Table 3 Comparison with model fusion algorithms: OTFusion from [11] and GAMF from [13] on CIFAR-10 dataset using VGG-11

3.3.5 Imagenet on ResNet18

Table 4 Results on ResNet-18 on Imagenet benchmark

We tested our merging approach also on Imagenet-1k dataset [21]. However, as seen in [2] high quality training requires 300 to 600 epochs, which is quite prohibitive. We opted for the approach from Torchvision [23], which achieves decent results in 90 epochs. We train networks using SGD with starting learning rate 0.1, which decreases by factor of 10 in third and two thirds of training. For the final finetuning of student, we used a slightly smaller starting learning rate of 0.07.
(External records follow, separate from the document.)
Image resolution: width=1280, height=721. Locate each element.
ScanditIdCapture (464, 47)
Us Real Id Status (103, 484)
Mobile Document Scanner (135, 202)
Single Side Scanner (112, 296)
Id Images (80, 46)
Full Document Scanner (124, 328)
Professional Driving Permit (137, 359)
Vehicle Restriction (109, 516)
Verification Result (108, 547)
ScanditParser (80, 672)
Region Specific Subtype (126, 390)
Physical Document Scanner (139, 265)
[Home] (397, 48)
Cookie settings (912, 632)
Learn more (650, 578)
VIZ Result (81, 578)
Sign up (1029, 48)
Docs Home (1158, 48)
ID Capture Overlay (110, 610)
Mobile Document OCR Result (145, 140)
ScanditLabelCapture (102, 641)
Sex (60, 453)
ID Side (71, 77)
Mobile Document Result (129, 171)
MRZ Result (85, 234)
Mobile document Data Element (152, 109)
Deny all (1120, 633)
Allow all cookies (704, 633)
For merging, we used slightly different appoach than in previous experiments. We trained teachers only for a short amount of 20 epochs, which gives teacher accuracy around \(65\%\). Then we spend 20 epochs in tuning big student and finding important neurons, and finally finetune for 90 epochs. In the total of 150 epochs, we get better results than ordinary training for 90 epochs and also better results than training for equivalent amount of 150 epochs. Results are summarized in Table 4.

4 Conclusions and Future Work

We proposed a simple scheme for merging two neural networks trained from different initializations into one. Our scheme can be used as a finalization step after one trains multiple copies of one network with varying starting seeds. Alternatively, we can use our scheme to get higher quality networks under a similar training budget, which we experimentally demonstrated.

One of our scheme’s downsides is that we need to instantiate a rather big neural network during the selection of important neurons. In the future, we would like to optimize this step to be more resource efficient. One option is to select important neurons in a layerwise fashion. Another option is to align neurons first, as in other model fusion approaches, find highly similar neurons, and run the selection step with the remaining neurons.

Other options for future research include merging more than two networks and merging networks pretrained on different datasets.